An exact copy of all the data is needed, with every picture left out.

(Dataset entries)
┏━━

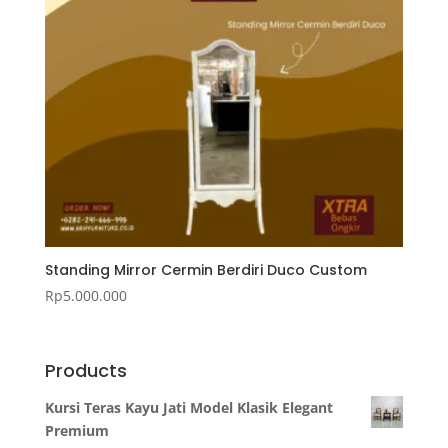
Standing Mirror Cermin Berdiri Duco Custom
Rp
5.000.000
Products
Kursi Teras Kayu Jati Model Klasik Elegant
Premium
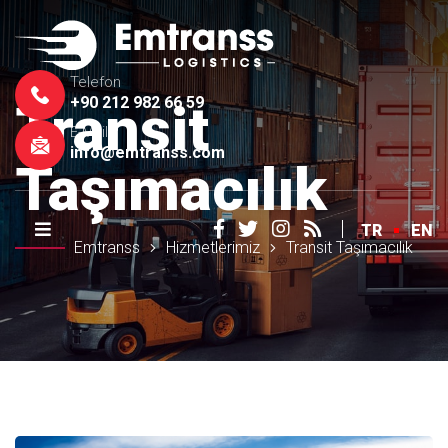
Telefon
+90 212 982 66 59
Transit
E-Mail
info@emtranss.com
Taşımacılık
TR
EN
Emtranss
Hizmetlerimiz
Transit Taşımacılık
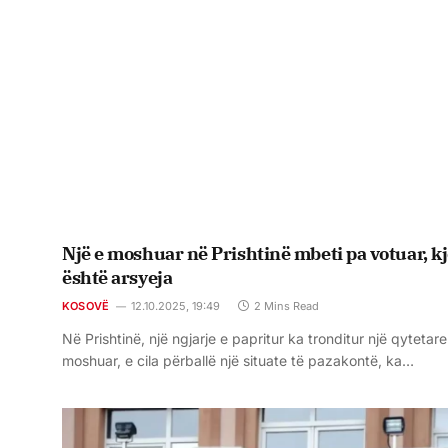
Një e moshuar në Prishtinë mbeti pa votuar, k
është arsyeja
KOSOVË
12.10.2025, 19:49
2 Mins Read
Në Prishtinë, një ngjarje e papritur ka tronditur një qytetare
moshuar, e cila përballë një situate të pazakontë, ka…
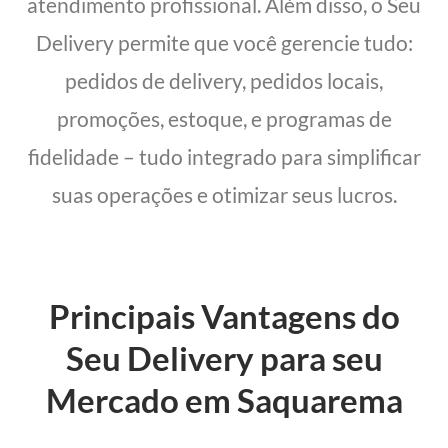
atendimento profissional. Além disso, o Seu
Delivery permite que você gerencie tudo:
pedidos de delivery, pedidos locais,
promoções, estoque, e programas de
fidelidade – tudo integrado para simplificar
suas operações e otimizar seus lucros.
Principais Vantagens do
Seu Delivery para seu
Mercado em Saquarema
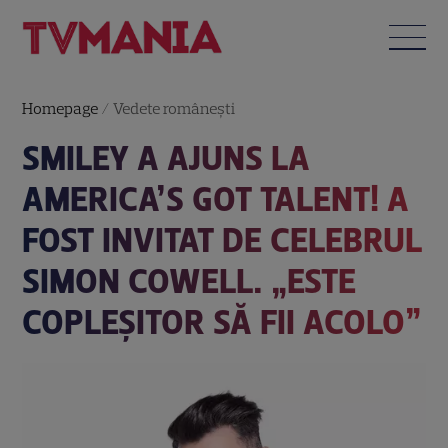
Homepage
/
Vedete româneşti
SMILEY A AJUNS LA
AMERICA’S GOT TALENT! A
FOST INVITAT DE CELEBRUL
SIMON COWELL. „ESTE
COPLEȘITOR SĂ FII ACOLO”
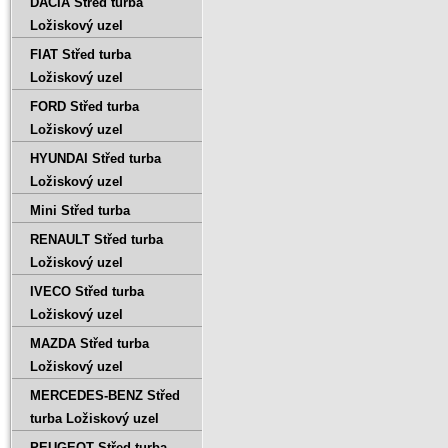
DACIA Střed turba
Ložiskový uzel
FIAT Střed turba
Ložiskový uzel
FORD Střed turba
Ložiskový uzel
HYUNDAI Střed turba
Ložiskový uzel
Mini Střed turba
RENAULT Střed turba
Ložiskový uzel
IVECO Střed turba
Ložiskový uzel
MAZDA Střed turba
Ložiskový uzel
MERCEDES-BENZ Střed
turba Ložiskový uzel
PEUGEOT Střed turba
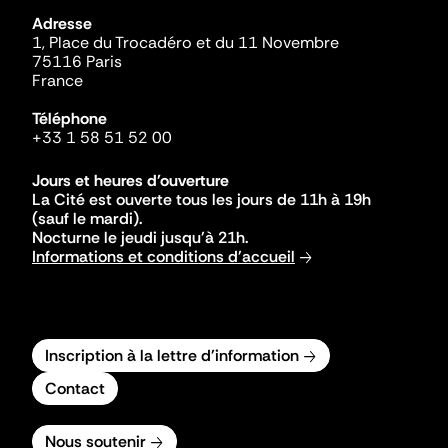
Adresse
1, Place du Trocadéro et du 11 Novembre
75116 Paris
France
Téléphone
+33 1 58 51 52 00
Jours et heures d'ouverture
La Cité est ouverte tous les jours de 11h à 19h
(sauf le mardi).
Nocturne le jeudi jusqu'à 21h.
Informations et conditions d'accueil
Inscription à la lettre d'information
Contact
Nous soutenir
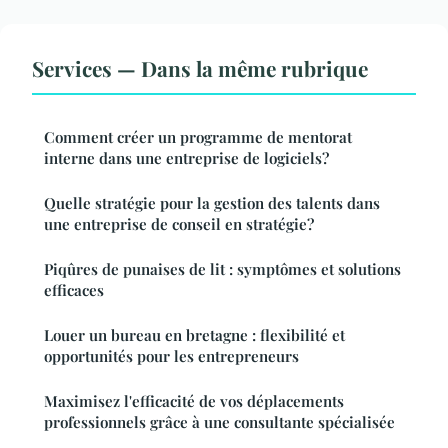
Services — Dans la même rubrique
Comment créer un programme de mentorat
interne dans une entreprise de logiciels?
Quelle stratégie pour la gestion des talents dans
une entreprise de conseil en stratégie?
Piqûres de punaises de lit : symptômes et solutions
efficaces
Louer un bureau en bretagne : flexibilité et
opportunités pour les entrepreneurs
Maximisez l'efficacité de vos déplacements
professionnels grâce à une consultante spécialisée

┗━━

◆ Task answer ◆
Standing Mirror Cermin Berdiri Duco Custom
Rp
5.000.000
Products
Kursi Teras Kayu Jati Model Klasik Elegant
Premium
Telefon
+90 212 982 66 59
Transit
E-Mail
info@emtranss.com
Taşımacılık
TR
EN
Emtranss
Hizmetlerimiz
Transit Taşımacılık
Një e moshuar në Prishtinë mbeti pa votuar, k
është arsyeja
KOSOVË
12.10.2025, 19:49
2 Mins Read
Në Prishtinë, një ngjarje e papritur ka tronditur një qytetare
moshuar, e cila përballë një situate të pazakontë, ka…
atendimento profissional. Além disso, o Seu
Delivery permite que você gerencie tudo:
pedidos de delivery, pedidos locais,
promoções, estoque, e programas de
fidelidade – tudo integrado para simplificar
suas operações e otimizar seus lucros.
Principais Vantagens do
Seu Delivery para seu
Mercado em Saquarema
Homepage
/
Vedete româneşti
SMILEY A AJUNS LA
AMERICA’S GOT TALENT! A
FOST INVITAT DE CELEBRUL
SIMON COWELL. „ESTE
COPLEȘITOR SĂ FII ACOLO”
DACIA Střed turba
Ložiskový uzel
FIAT Střed turba
Ložiskový uzel
FORD Střed turba
Ložiskový uzel
HYUNDAI Střed turba
Ložiskový uzel
Mini Střed turba
RENAULT Střed turba
Ložiskový uzel
IVECO Střed turba
Ložiskový uzel
MAZDA Střed turba
Ložiskový uzel
MERCEDES-BENZ Střed
turba Ložiskový uzel
PEUGEOT Střed turba
Adresse
1, Place du Trocadéro et du 11 Novembre
75116 Paris
France
Téléphone
+33 1 58 51 52 00
Jours et heures d'ouverture
La Cité est ouverte tous les jours de 11h à 19h
(sauf le mardi).
Nocturne le jeudi jusqu'à 21h.
Informations et conditions d'accueil
Inscription à la lettre d'information
Contact
Nous soutenir
Services — Dans la même rubrique
Comment créer un programme de mentorat
interne dans une entreprise de logiciels?
Quelle stratégie pour la gestion des talents dans
une entreprise de conseil en stratégie?
Piqûres de punaises de lit : symptômes et solutions
efficaces
Louer un bureau en bretagne : flexibilité et
opportunités pour les entrepreneurs
Maximisez l'efficacité de vos déplacements
professionnels grâce à une consultante spécialisée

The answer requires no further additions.